The main command line tools that this book will introduce are the following:

  • curl: a tool to download data and text from the web;

  • grep: a tool to search our data and text;

  • gawk: a tool to manipulate our data and text;

  • sed: a tool to edit our data and text;

  • xargs: a tool to repeat the same step for multiple data items;

  • xmllint: a tool to search in XML data files.

Other command line tools are also presented to perform minor data and text manipulations, such as:

  • cat: a tool to get the content of file;

  • tr: a tool to replace one character by another;

  • sort: a tool to sort multiple lines;

  • head: a tool to select only the first lines.

Pipelines

A fundamental technique introduced in Chap. 3 is how to redirect the output of a command line tool as input to another tool, or to a file. This enables the construction of pipelines of sequential invocations of command line tools. Using a few commands integrated in a pipeline is really the maximum shell scripting that this book will use. Scripts longer than that would cross the line of not having to learn programming skills.

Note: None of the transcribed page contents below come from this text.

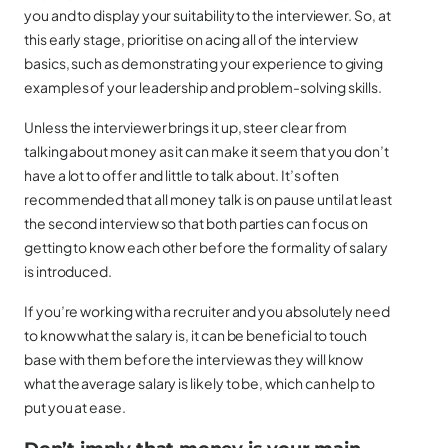
you and to display your suitability to the interviewer. So, at
this early stage, prioritise on acing all of the interview
basics, such as demonstrating your experience to giving
examples of your leadership and problem-solving skills.
Unless the interviewer brings it up, steer clear from
talking about money as it can make it seem that you don’t
have a lot to offer and little to talk about. It’s often
recommended that all money talk is on pause until at least
the second interview so that both parties can focus on
getting to know each other before the formality of salary
is introduced.
If you’re working with a recruiter and you absolutely need
to know what the salary is, it can be beneficial to touch
base with them before the interview as they will know
what the average salary is likely to be, which can help to
put you at ease.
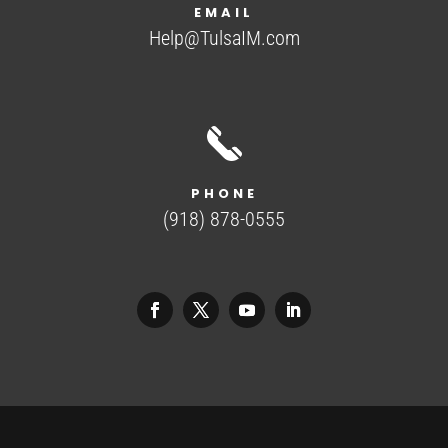
EMAIL
Help@TulsaIM.com
PHONE
(918) 878-0555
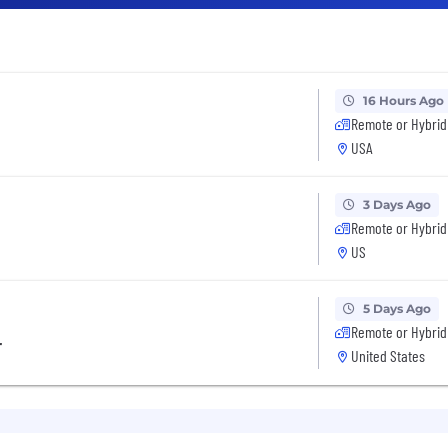
16 Hours Ago
Remote or Hybrid
USA
3 Days Ago
Remote or Hybrid
US
5 Days Ago
Remote or Hybrid
r
United States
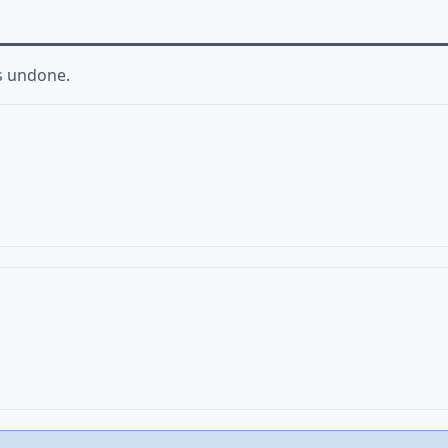
s undone.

Chapter 4 is about extracting useful information from the text retrieved previously. The example consists in finding references to malignant hyperthermia in these caffeine related texts, so we may be able to check any valid relation.

Regular Expressions

A powerful pattern matching technique described in this chapter is the usage of regular expressionsFootnote 16 in the grep command line tool to perform Named-Entity Recognition (NER)Footnote 17. Regular expressions originated in 1951 (Kleene 1951), so they are even older than shell scripting, but still popular and available in multiple software applications and programming languages (Forta 2018). A regular expression is a string that include special operators represented by special characters. For example, the regular expression A|C|G|T will identify in a given string any of the four nucleobases adenine (A), cytosine (C), guanine (G), or thymine (T).

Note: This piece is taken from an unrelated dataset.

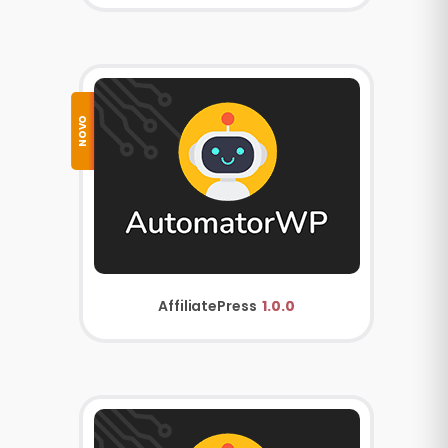
NOVO
AffiliatePress
1.0.0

Another technique introduced is tokenization. It addresses the challenge of identifying the text boundaries, such as splitting a text into sentences. So, we can keep only the sentences that may have something we want. Chapter 4 also describes how can we try to find two entities in the same sentence, providing a simple solution to the relation extraction challengeFootnote 18.

Semantics

Instead of trying to recognize a limited list of entities, Chap. 5 explains how can we use ontologies to construct large lexicons that include all the entities of a given domain, e.g. humans diseases. The chapter also explains how the semantics encoded in an ontology can be used to expand a search by adding the ancestors and related classes of a given entity. Finally, a simple solution to the Entity LinkingFootnote 19 challenge is given, where each entity recognized is mapped to a class in an ontology. A simple technique to solve the ambiguity issue when the same label can be mapped to more than one class is also briefly presented.